See here, when I die make sure I'm gone
Don't leave 'em nothing to work on
You can raise your arm, you can wiggle your hand
And you can wave goodbye to the frozen man

I know what it means to freeze to death
To lose a little life with every breath
To say goodbye to life on earth
To come around again
Lord have mercy on the frozen man

Could you imagine if that were ever to happen? A man brought back to life after being in ice for over 100 years? It would be an incredible feat. That said, just as the story in the song, the poor guy would be ostracized by society because of the way he'd likely look and sound. And that is sad. On the other hand, what about potential advances in technology to, for a lack of a better word, "resurrect" people who were frozen? What does that say about our future as a society? Say, for example, someone you know and love was diagnosed with an incurable disease, but research were underway to find a cure, and that cure could potentially available 20, 30, or 50 years in the future. Say that technology existed to freeze someone with the ability of bringing them out of that freeze in the future. If you were that person, would you submit to freezing so that you could be cured in the future?

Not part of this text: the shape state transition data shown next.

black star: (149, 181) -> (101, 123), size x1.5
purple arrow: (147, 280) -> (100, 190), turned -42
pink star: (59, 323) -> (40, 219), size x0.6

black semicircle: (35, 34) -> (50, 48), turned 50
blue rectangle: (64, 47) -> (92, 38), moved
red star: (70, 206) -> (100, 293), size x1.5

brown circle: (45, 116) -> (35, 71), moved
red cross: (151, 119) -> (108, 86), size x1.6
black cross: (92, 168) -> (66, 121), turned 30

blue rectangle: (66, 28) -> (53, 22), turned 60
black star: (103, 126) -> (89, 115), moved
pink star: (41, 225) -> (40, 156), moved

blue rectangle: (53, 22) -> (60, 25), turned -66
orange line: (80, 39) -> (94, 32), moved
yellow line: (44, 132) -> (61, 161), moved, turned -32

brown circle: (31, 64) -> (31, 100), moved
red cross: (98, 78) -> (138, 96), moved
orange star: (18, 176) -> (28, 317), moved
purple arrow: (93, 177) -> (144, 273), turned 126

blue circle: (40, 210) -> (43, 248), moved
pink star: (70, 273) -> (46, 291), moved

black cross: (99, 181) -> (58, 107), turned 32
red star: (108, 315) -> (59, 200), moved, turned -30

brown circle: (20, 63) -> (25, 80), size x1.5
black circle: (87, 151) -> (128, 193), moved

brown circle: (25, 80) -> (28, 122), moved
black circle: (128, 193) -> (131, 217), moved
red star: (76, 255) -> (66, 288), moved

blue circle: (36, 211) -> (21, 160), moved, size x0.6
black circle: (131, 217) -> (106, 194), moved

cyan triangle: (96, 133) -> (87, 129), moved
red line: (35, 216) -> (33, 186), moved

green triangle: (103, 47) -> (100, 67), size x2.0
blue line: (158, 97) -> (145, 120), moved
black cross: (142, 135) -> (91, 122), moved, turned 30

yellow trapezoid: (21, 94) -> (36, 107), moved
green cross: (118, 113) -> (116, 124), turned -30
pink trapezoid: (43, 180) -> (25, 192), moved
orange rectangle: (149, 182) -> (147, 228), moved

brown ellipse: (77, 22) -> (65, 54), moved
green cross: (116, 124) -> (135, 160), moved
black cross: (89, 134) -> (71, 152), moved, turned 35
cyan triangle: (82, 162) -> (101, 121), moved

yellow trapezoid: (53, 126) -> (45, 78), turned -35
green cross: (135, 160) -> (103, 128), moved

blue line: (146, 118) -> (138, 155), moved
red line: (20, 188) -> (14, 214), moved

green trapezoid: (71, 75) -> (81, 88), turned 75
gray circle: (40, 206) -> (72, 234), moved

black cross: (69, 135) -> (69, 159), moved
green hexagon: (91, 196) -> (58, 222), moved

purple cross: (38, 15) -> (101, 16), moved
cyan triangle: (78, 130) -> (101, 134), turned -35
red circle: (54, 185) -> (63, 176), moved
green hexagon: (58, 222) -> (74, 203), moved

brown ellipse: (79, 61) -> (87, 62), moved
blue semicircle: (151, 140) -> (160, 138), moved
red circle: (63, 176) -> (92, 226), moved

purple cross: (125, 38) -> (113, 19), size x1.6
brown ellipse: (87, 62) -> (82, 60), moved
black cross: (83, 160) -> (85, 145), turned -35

I know that there is some serious science fiction in that scenario. However, it could happen. And there are ethical dilemmas that go along with this whole situation if you were to go beyond the scenario itself. I know that there are people and organizations out there who offer cryogenic storage for a situation somewhat like what I have just outlined. And from what I've read, it is expensive. Although I don't know what the real dollar figures are, lets just say that costs in the tens of thousands of dollars are not out of the question. But would it be worth it?

There - that was the thought-provoking question of the day.